Desert island kitchen
Gourmet Traveller|April 2023
What do chefs cook when you take them away from their commercial grills and make them go Bear Grylls? They get resourceful. Alexandra Carlton finds out how they cook in the wild.
By Alexandra Carlton
Desert island kitchen

Christine Manfield, Arkaba Homestead, SA and Kittawa Lodge, TAS

I save used tea bags for fire starters. You dry them out, dip in liquid candle wax to coat and dry again, I learnt this trick from the team at Arkaba Homestead when I was staying there last year. Three or four is all you need for a big fire and away you go. We always do a cook over the fire as one of the dinners on those trips – Spencer Gulf southern calamari, whole fish, quail, kangaroo. Auntie Pauline, a local Adnyamathanha Elder, stays with us and does some yarning round the campfire. I remember the first time I cooked kangaroo for her – rare, as I do it – and she said, “Oh, darl. Too bloody for me. I like it really well done.” That’s a bit of a funny inside joke between us.

Manuel Diaz, Nativo, NSW

You can slow-cook inside a pineapple instead of a cooking pot. I usually do this with pork as it provides a lot of flavour. You simply remove the pineapple top and then cut the insides of the pineapple, and use the pineapple pulp later for cooking or eating. Add meat, some veggies like onions, tomato, capsicum and garlic, drizzle with olive oil, salt, and add a bit of water to the bottom. Cover with the pineapple top, put it on the grill and let it cook slowly; the juices will combine with the meat and you’ll end up with a great meal.

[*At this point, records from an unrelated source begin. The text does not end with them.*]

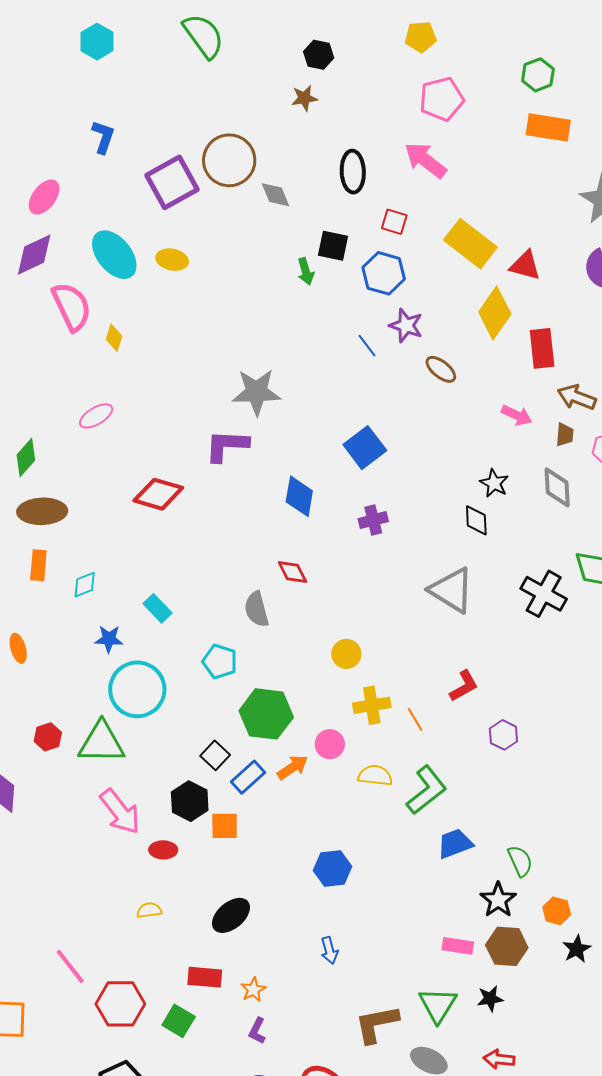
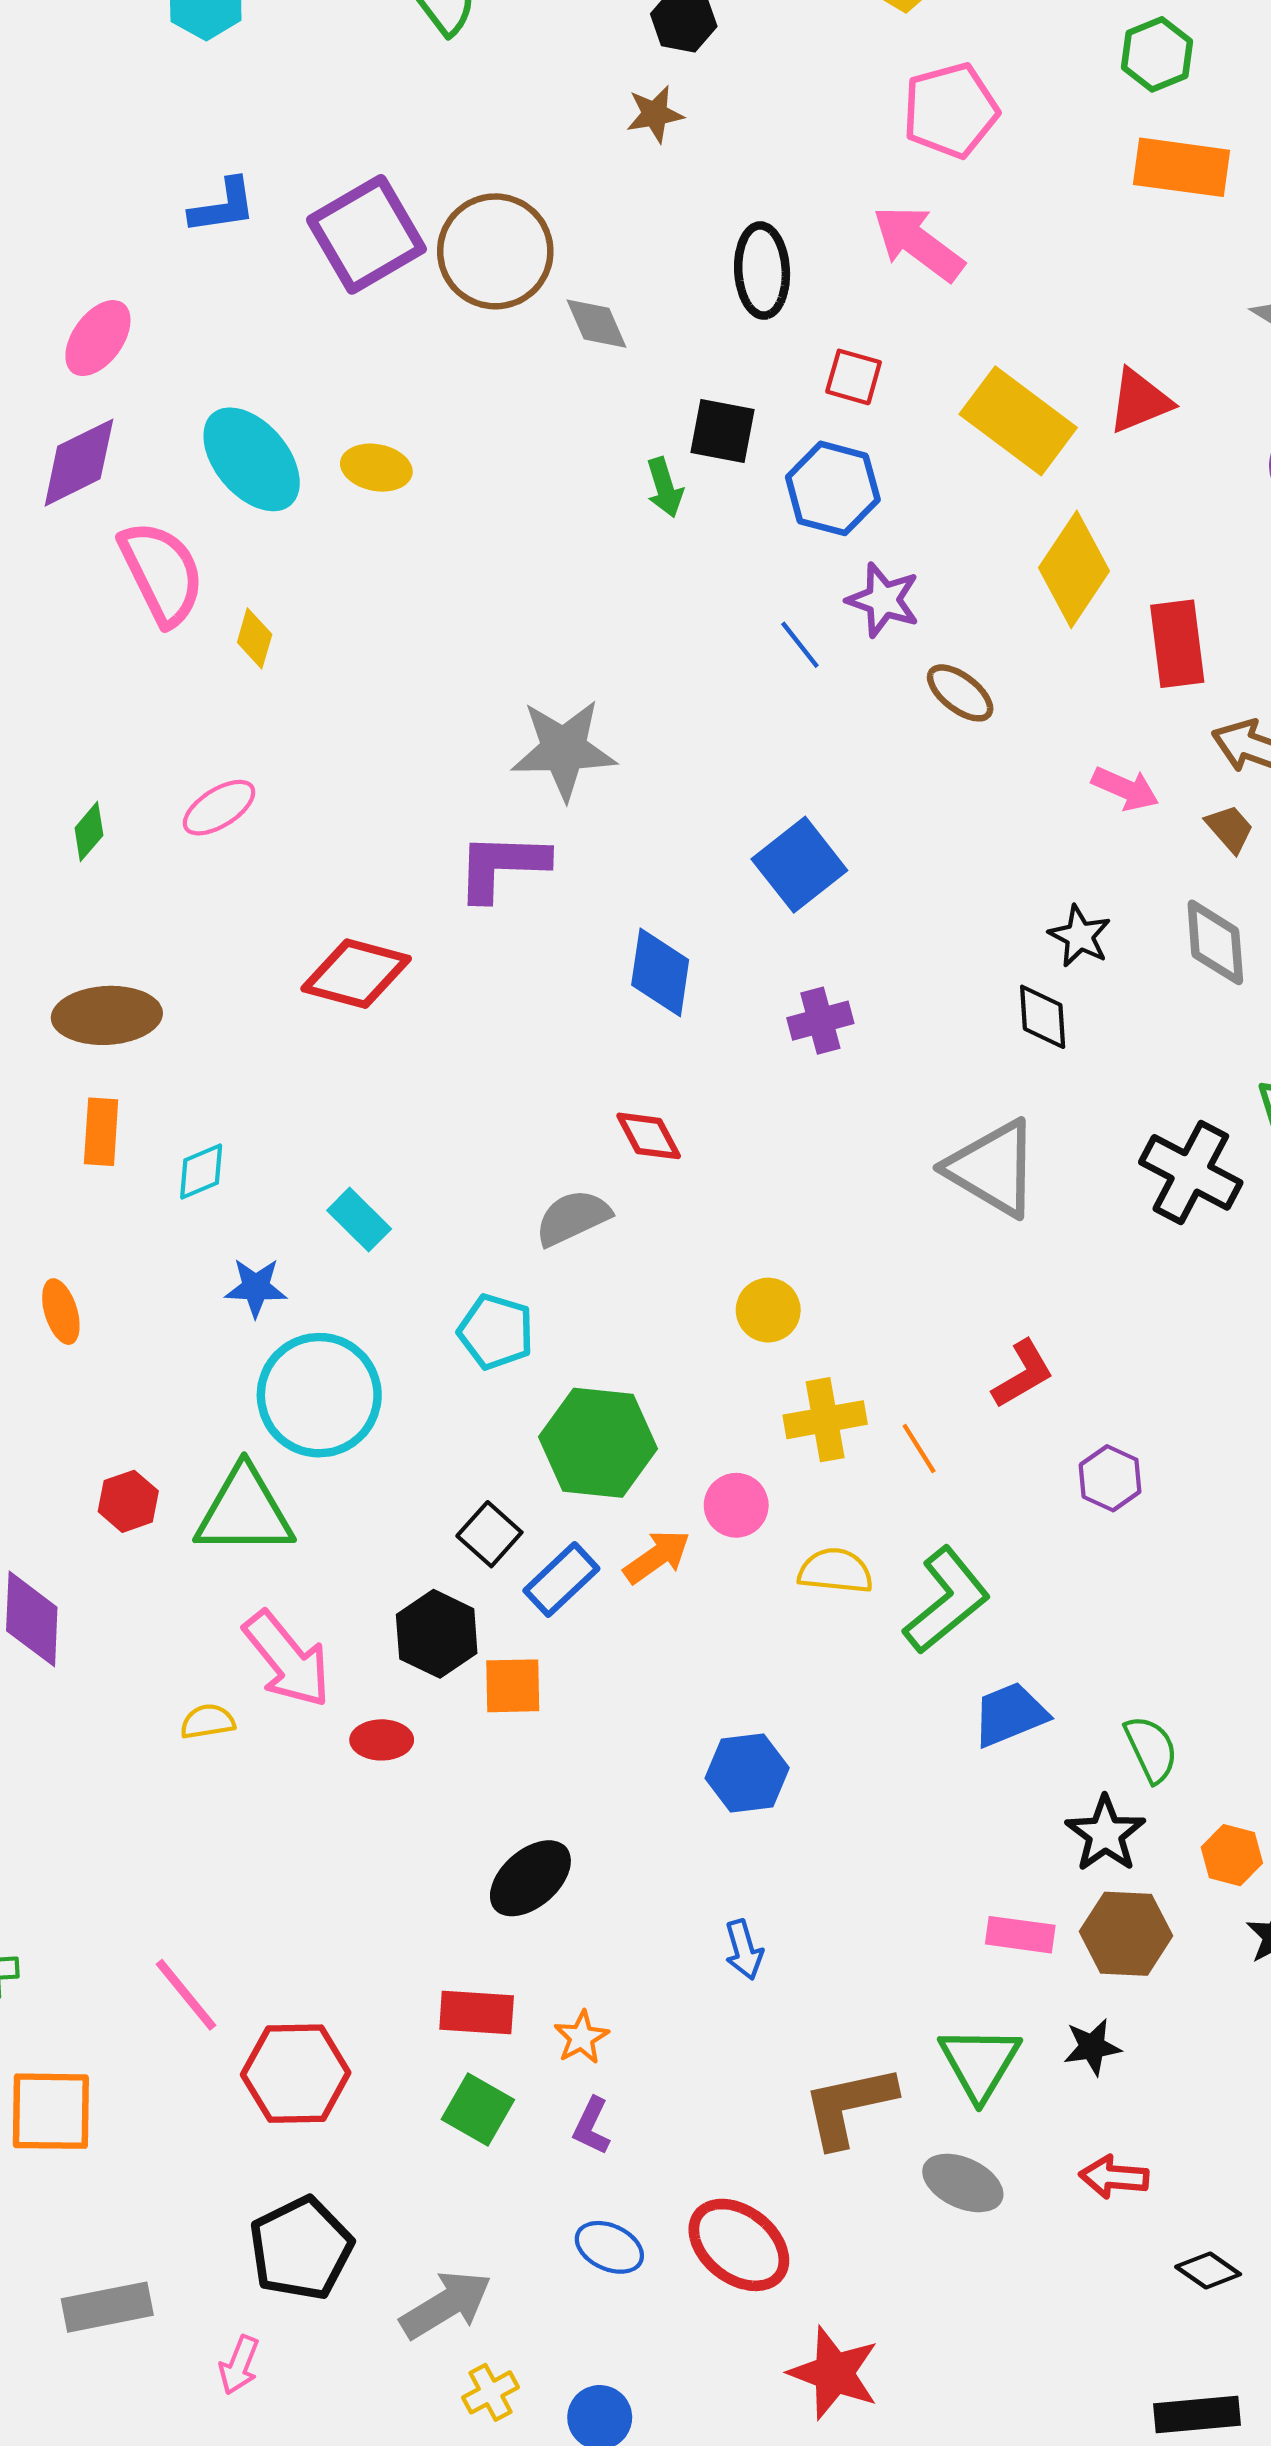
blue L-shape: (103, 137) -> (223, 206), turned 64
purple square: (172, 182) -> (366, 234), moved
red triangle: (525, 265) -> (1140, 401), moved, turned -36
brown trapezoid: (565, 435) -> (1230, 829), turned -45
green diamond: (26, 457) -> (89, 832), moved, size x0.7
gray semicircle: (257, 609) -> (573, 1218), turned 81
yellow semicircle: (149, 910) -> (208, 1722), moved
green square: (179, 1021) -> (478, 2110), moved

A few years ago, my partner and I went on a trip to Zapotengo, an isolated beach near Puerto Escondido in Oaxaca, where we stayed in tents with a few friends. We wanted to boil some eggs for breakfast but we had no water. On the way to the campsite I remember seeing a lagoon, connected to the beach. I walked for about 20 minutes as it started to get darker.